I need to clarify on one misunderstanding about my approach. You say: "If the Universe can be described by a mathematical structure (which you are trying to axiomatize)". This is not what I am trying to do. This is Tegmark's approach and I do not think it has a good change of success for several reasons. The first reason is Goedel's theorem. Tegmark's response to this challenge is to consider computability as a requirement of nature, but I have serious reservations with computability as a core feature of nature. My second reason to doubt it is that nature seems to be infinite and mathematicians (who are part of nature) are discovering new axioms all the time. This is at odds with Chaitin's results which limit the amount of complexity one can derive from a given set of axioms. If Nature is one huge mathematical structure then we should see some sort of maximum information which can be extracted from it, and this is at odds with what we observe, particularly regarding the orthogonal groups describing space-time as it was shown by Jochen Rau.
So if this in not my approach, then what is exactly my approach? Axiomatization is possible, but not as a massive single mathematical structure. Realty is made of all mathematical structures, but only some of them play distinguished roles. How can we identify them? Why is space-time 4 dimensional? Why are complex numbers appearing in QM, etc, etc? Mathematical structures are relational and abstract, devoid of ontological meaning. But physics can also be put in relational format. A trivial example is speed. More realistic example include Rovelli's relational interpretation of QM, and LQG's background independent approach. If there are no supernatural explanations of reality (like transcendental or God arguments), all that remains are mathematical structures as the building blocks to construct ontology. Therefore by looking at the differenced between math and reality one should extract precisely the core features of reality which in turn would select all the universal distinguished mathematical structures we see in nature: Minkowski space, quantum mechanics, etc.

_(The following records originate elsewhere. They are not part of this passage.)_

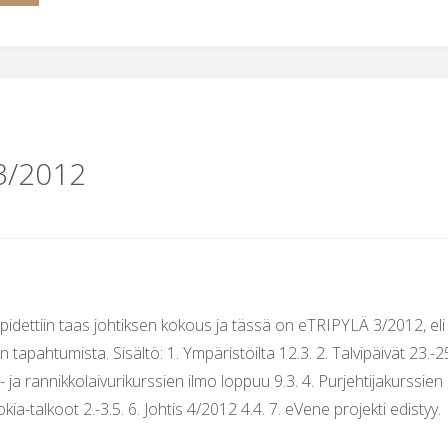
ja
perämieskurssit
2012
3/2012
(täynnä)"
en pidettiin taas johtiksen kokous ja tässä on eTRIPYLÄ 3/2012, eli
n tapahtumista. Sisältö: 1. Ympäristöilta 12.3. 2. Talvipäivät 23.-2
- ja rannikkolaivurikurssien ilmo loppuu 9.3. 4. Purjehtijakurssien
kia-talkoot 2.-3.5. 6. Johtis 4/2012 4.4. 7. eVene projekti edistyy.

The 3 physics principles: universal truth, composability, deformability (or events, interaction, infinite complexity) acts as filters of selecting the distinguished mathematical structure physicists use and experimentally confirm every day. I am not deriving them from the 3 principles, I am only eliminating all the other mathematical structures and therefore the axiomatization of physics does not result in a mathematical closed form "super structure" from which all reality is derived. This is a double negation trick which eliminates the closed form of the answer and avoids the Goedel and Chaitin roadblocks.
Regarding the global hyperbolicity, this a long discussion, but I can give you the gist. The critical observation is that there is a link between incompleteness theorem and the Minkowski space. From this one can translate the Goedel's proof almost one to one into the proof of global hyperbolicity on arbitrary event manifolds. But event manifolds are decidable and at the end of the proof one is force to conclude that one has inconsistency for event manifolds for which Godel's theorem translation holds (precisely the ones where global hyperbolicity is violated). This is different from Goedel because he derives incompleteness instead of inconsistency, but because of decidability, incompleteness is ruled out. The sensitive part of the proof is to prove the godelization and this works only in classical mechanics and therefore the proof is valid only in the region of the validity of the correspondence principle, and not at Plank scale. Global hyperbolicity and time are ill defined in that range anyway.
PS: I had completed the basic hyperbolicity proof right after the first FQXi essay contest and I would have loved to enter the nature of time contest and explain all this in detail, but that is life.